Geçen Cumartesi günü yayımlanan ‘Hava değil zehir soluyoruz’ başlıklı yazımda, Türk Toraks Derneği’nin, düzenlediği sempozyumdaki uyarılarını aktarmıştım.
Özelikle sempozyum başkanı Doç. Dr. Haluk Çalışır’ın, “İstanbul Göztepe’de yaşayan bir kişi 233, Ankara Kayaş’ta 319 gram ve İzmir Gaziemir’de de 205 gram zehirli toz soluyor. Her yıl yaklaşık 30 bin civarında insanımızı hava kirliliğinin neden olduğu hastalıklar nedeniyle kaybediyoruz ” şeklindeki açıklamaları, konunun vahametini ortaya koydu.
***
İzmir’in hava kalitesini etkileyen önemli unsurlardan biri de Aliağa’daki yoğun kirletici unsurlar. Aliağa’da sanki az kirletici unsur varmış gibi, yeni bir termik santral yapılmak isteniyor. Bu santralin yapım sürecinde yaşananlar, neden zehir soluduğumuzun açık göstergelerinden biri. Çevre Mühendisleri Odası İzmir Şubesi Başkanı Helil İnay Kınay, bu süreçte yaşananları anlattı:
İzdemir Termik Santrali’ne karşı açılan davalar devam ederken inşaat çalışmaları tamamlandı. Santral, İzmir Büyükşehir Belediyesi’nden alması gereken Gayrı Sıhhi Müessese İzni süreçleri bile tamamlanmadan üretime başladı ve ruhsatsız çalışmaya devam etti.

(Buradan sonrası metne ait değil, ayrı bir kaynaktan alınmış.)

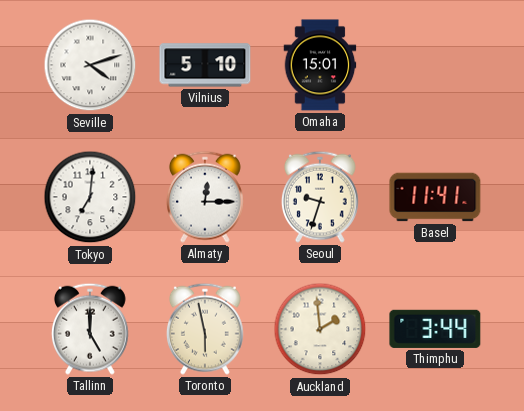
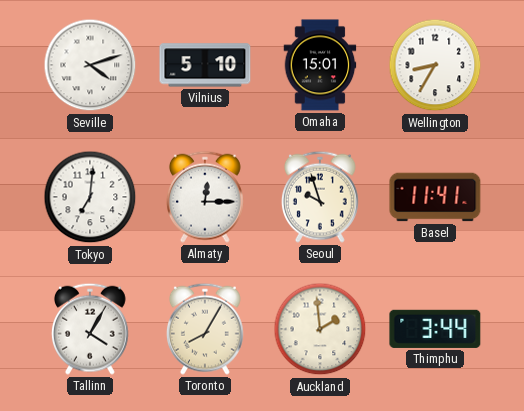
Wellington: none -> 8:35
Seoul: 9:33 -> 9:57
Tallinn: 5:00 -> 4:05
Toronto: 5:58 -> 8:05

16 Aralık 2016’da mahkeme uzun süren bir hukuki süreç sonunda Çevre Müdürlüğü’nün verdiği ÇED iznini de iptal etti.
***
Ama, yasal süreç kapsamında kapatılması gereken tesisle ilgili olarak yeni bir ÇED sürecine izin verildi. İki hafta içinde bakanlığa sunulan ÇED raporuna ilişkin değerlendirmeler yapıldı. 7 Mart 2017’de ÇED Raporu nihai kabul edilerek ÇED Yönetmeliği hükümlerine göre 10 günlük askı süreci başlatıldı. Bir önceki ÇED kararıyla ilgili iptal kararı tebliğ tarihinden itibaren 30 gün içinde uygulanarak, yani 23 Mart’ta termik santralin kapanması gerekiyordu. Ama, Çevre ve Şehircilik Bakanlığı, bu tarihten bir gün önce 22 Mart’ta yeni bir ÇED olumlu raporu vererek termik santrali kapanmasına bir gün kala kurtardı.

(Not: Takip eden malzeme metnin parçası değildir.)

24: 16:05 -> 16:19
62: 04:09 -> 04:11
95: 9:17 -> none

Hem de tüm ÇED süreçleri 10 gün gibi kısa bir sürede tamamlandı.
***
Bu yeni ÇED iznine karşı da, Ege Çevre ve Kültür Platformu Derneği, Ziraat, Çevre, Kimya mühendisleri ile, Şehir Plancıları odaları, Kıyı Ege Belediyeler Birliği, İzmir Barosu ve Foça Belediyesi İzmir Birinci İdare Mahkemesi’nde dava açtı. İşte bu davada bir kez daha verilen ÇED izninin iptaline karar verildi. Mahkemenin iptal kararında termik santralin ÇED raporunun faaliyetinin arkeolojik sit alanlarına etkisini, kümülatif olarak gerçekleşecek çevresel-sosyal etkiyi ele alacak risk analizini ortaya koyan nitelikte olmadığı, kül ve cüruf depolama sahasına dökülen atıkların, alanın zeytinlik alan olması sebebiyle, birçok olumsuz çevresel ve sosyal etkisi olduğu ve raporun risklere dair önlemleri de içermediği ifade edildi.
Alınan karar, Aliağa’nın çevresel kirlilik yükünü aştığını, termik santrallerden vazgeçilmesi zorunluluğunu bir kez daha gösterdi. Ama, Aliağa’da 7 adet termik santralin daha yapılması gündemde.
***
Türk Toraks Derneği, zehir soluduğumuzu rakamlarla ortaya koydu ve acil tedbir alınması gerektiğini açıkladı. Neden zehir soluduğumuz belli... Ya mahkeme kararlarına rağmen havayı kirleten unsurlara defalarca verilen ÇED izinleriyle vize verilecek. Ya da temiz hava tercih edilecek. İkisinin bir arada olması mümkün değil.